→ **PROBLEM TO WORK ON**:
Please copy each line of the data that includes the string "para".

→ **Page images and extracted text**:
--- --- ---
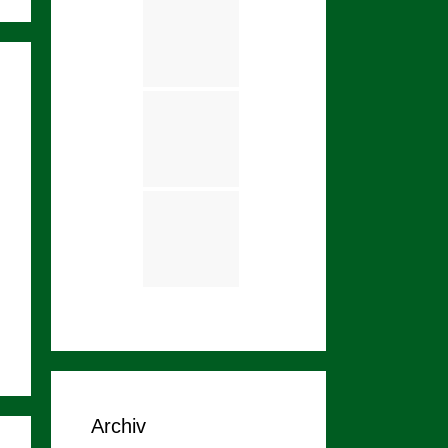
Archiv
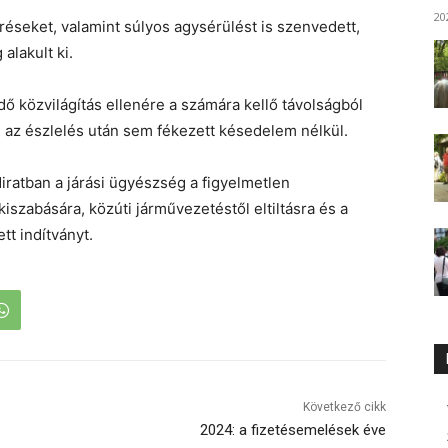
20
réseket, valamint súlyos agysérülést is szenvedett,
alakult ki.
dő közvilágítás ellenére a számára kellő távolságból
d az észlelés után sem fékezett késedelem nélkül.
diratban a járási ügyészség a figyelmetlen
zabására, közúti járművezetéstől eltiltásra és a
tt indítványt.
Következő cikk
2024: a fizetésemelések éve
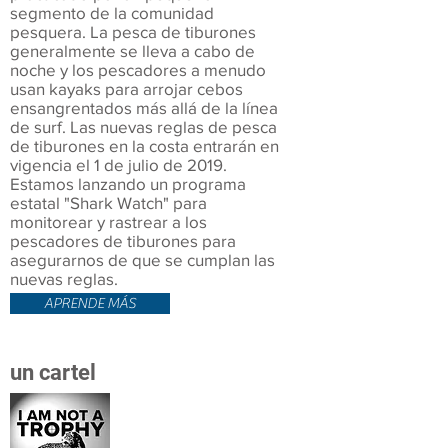
segmento de la comunidad
pesquera. La pesca de tiburones
generalmente se lleva a cabo de
noche y los pescadores a menudo
usan kayaks para arrojar cebos
ensangrentados más allá de la línea
de surf. Las nuevas reglas de pesca
de tiburones en la costa entrarán en
vigencia el 1 de julio de 2019.
Estamos lanzando un programa
estatal "Shark Watch" para
monitorear y rastrear a los
pescadores de tiburones para
asegurarnos de que se cumplan las
nuevas reglas.
APRENDE MÁS
un cartel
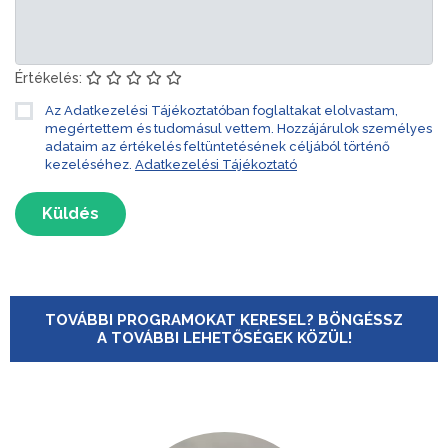
Értékelés:
Az Adatkezelési Tájékoztatóban foglaltakat elolvastam,
megértettem és tudomásul vettem. Hozzájárulok személyes
adataim az értékelés feltüntetésének céljából történő
kezeléséhez.
Adatkezelési Tájékoztató
Küldés
TOVÁBBI PROGRAMOKAT KERESEL? BÖNGÉSSZ
A TOVÁBBI LEHETŐSÉGEK KÖZÜL!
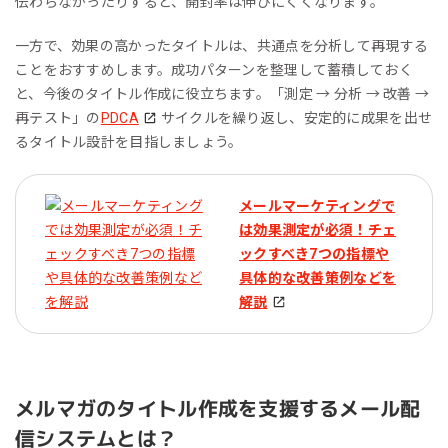
伝わらなかったりすると、開封率は伸びにくくなります。
一方で、効果の高かったタイトルは、共通点を分析して再現する
ことをおすすめします。成功パターンを整理して蓄積しておく
と、今後のタイトル作成に役立ちます。「測定 → 分析 → 改善 →
再テスト」の
PDCA
サイクルを繰り返し、安定的に成果を出せ
るタイトル設計を目指しましょう。
メールマーケティングで
は効果測定が必須！チェ
ックすべき7つの指標や
具体的な改善策例などを
解説
メルマガのタイトル作成を支援するメール配
信システムとは？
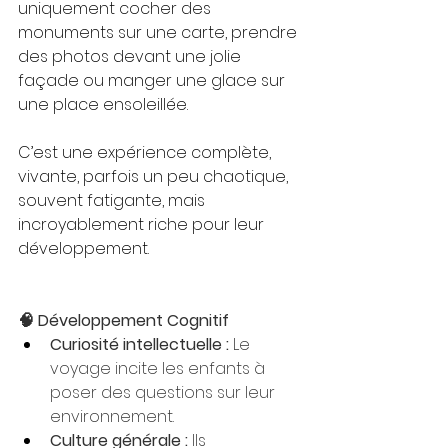
uniquement cocher des 
monuments sur une carte, prendre 
des photos devant une jolie 
façade ou manger une glace sur 
une place ensoleillée.
C’est une expérience complète, 
vivante, parfois un peu chaotique, 
souvent fatigante, mais 
incroyablement riche pour leur 
développement.
🧠 Développement Cognitif
Curiosité intellectuelle :
 Le 
voyage incite les enfants à 
poser des questions sur leur 
environnement.
Culture générale :
 Ils 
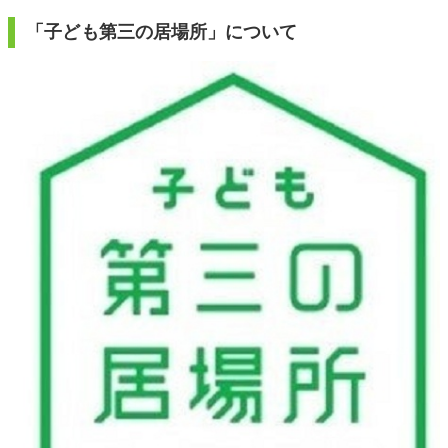
「子ども第三の居場所」について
--- --- ---
→ **SOLUTION TO THE PROBLEM**:
usan kayaks para arrojar cebos
estatal "Shark Watch" para
pescadores de tiburones para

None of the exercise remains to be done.